| REQUIRED WORK |
Both the line below containing "LOS GRANDES CHEFS" and the line containing "неделю повторял правила для тестовой части.", along with every line between them, should be repeated exactly; no other line belongs in the answer.

| DATA |
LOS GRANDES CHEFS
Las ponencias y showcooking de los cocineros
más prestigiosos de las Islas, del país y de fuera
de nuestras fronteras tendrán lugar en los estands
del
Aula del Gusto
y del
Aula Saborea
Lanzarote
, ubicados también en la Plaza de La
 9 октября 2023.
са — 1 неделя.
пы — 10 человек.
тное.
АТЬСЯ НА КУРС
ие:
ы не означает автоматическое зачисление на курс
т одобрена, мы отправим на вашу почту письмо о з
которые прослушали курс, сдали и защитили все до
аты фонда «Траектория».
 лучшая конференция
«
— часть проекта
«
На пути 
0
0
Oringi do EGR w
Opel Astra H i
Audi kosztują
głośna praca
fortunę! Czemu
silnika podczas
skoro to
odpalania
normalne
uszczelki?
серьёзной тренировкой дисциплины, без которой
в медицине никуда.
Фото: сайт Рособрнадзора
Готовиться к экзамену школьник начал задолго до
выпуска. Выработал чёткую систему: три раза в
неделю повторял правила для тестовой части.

---

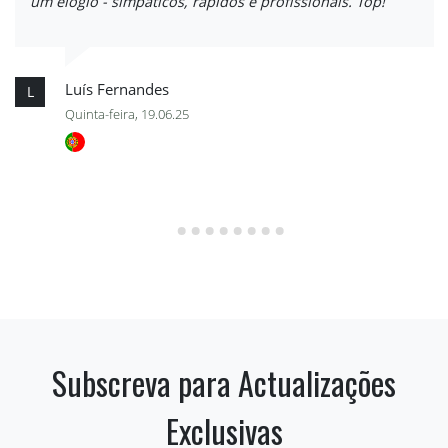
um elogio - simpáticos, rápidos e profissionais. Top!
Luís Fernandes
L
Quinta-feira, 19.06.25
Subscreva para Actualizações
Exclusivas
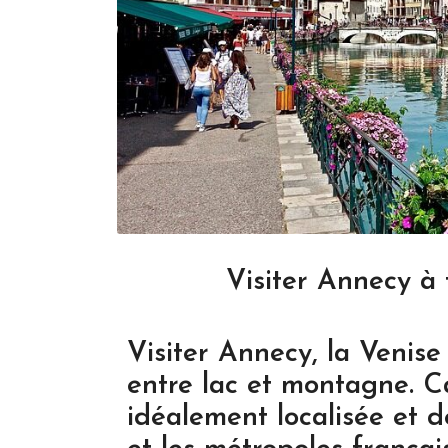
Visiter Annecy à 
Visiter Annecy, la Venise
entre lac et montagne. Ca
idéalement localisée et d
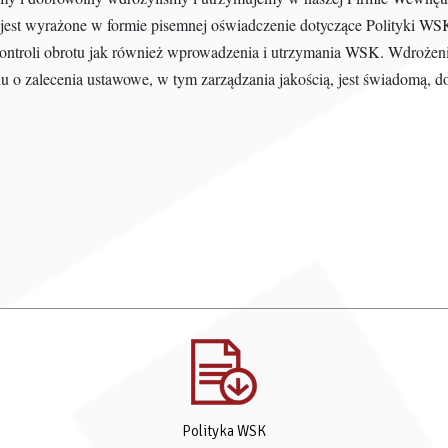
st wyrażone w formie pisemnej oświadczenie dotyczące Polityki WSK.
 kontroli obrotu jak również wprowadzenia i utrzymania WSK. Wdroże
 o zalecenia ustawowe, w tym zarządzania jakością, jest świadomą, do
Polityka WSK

...

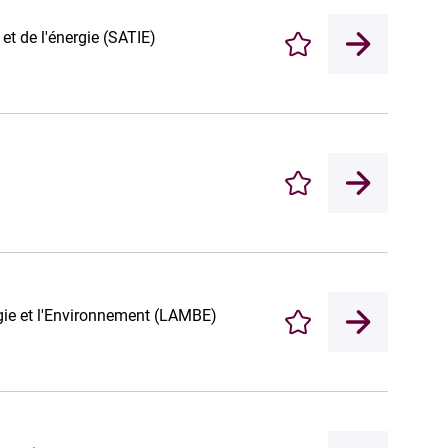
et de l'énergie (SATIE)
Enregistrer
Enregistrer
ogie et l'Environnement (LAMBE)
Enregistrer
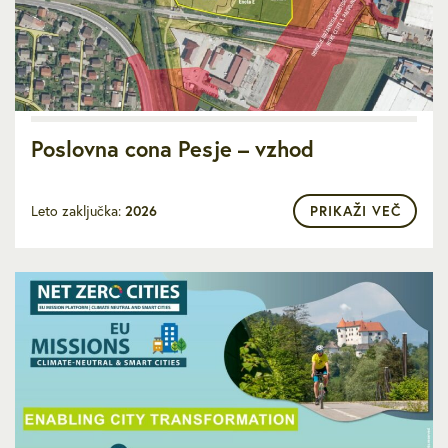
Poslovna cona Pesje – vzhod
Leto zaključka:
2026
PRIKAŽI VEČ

| WRITTEN ANSWER |
LOS GRANDES CHEFS
Las ponencias y showcooking de los cocineros
más prestigiosos de las Islas, del país y de fuera
de nuestras fronteras tendrán lugar en los estands
del
Aula del Gusto
y del
Aula Saborea
Lanzarote
, ubicados también en la Plaza de La
 9 октября 2023.
са — 1 неделя.
пы — 10 человек.
тное.
АТЬСЯ НА КУРС
ие:
ы не означает автоматическое зачисление на курс
т одобрена, мы отправим на вашу почту письмо о з
которые прослушали курс, сдали и защитили все до
аты фонда «Траектория».
 лучшая конференция
«
— часть проекта
«
На пути 
0
0
Oringi do EGR w
Opel Astra H i
Audi kosztują
głośna praca
fortunę! Czemu
silnika podczas
skoro to
odpalania
normalne
uszczelki?
серьёзной тренировкой дисциплины, без которой
в медицине никуда.
Фото: сайт Рособрнадзора
Готовиться к экзамену школьник начал задолго до
выпуска. Выработал чёткую систему: три раза в
неделю повторял правила для тестовой части.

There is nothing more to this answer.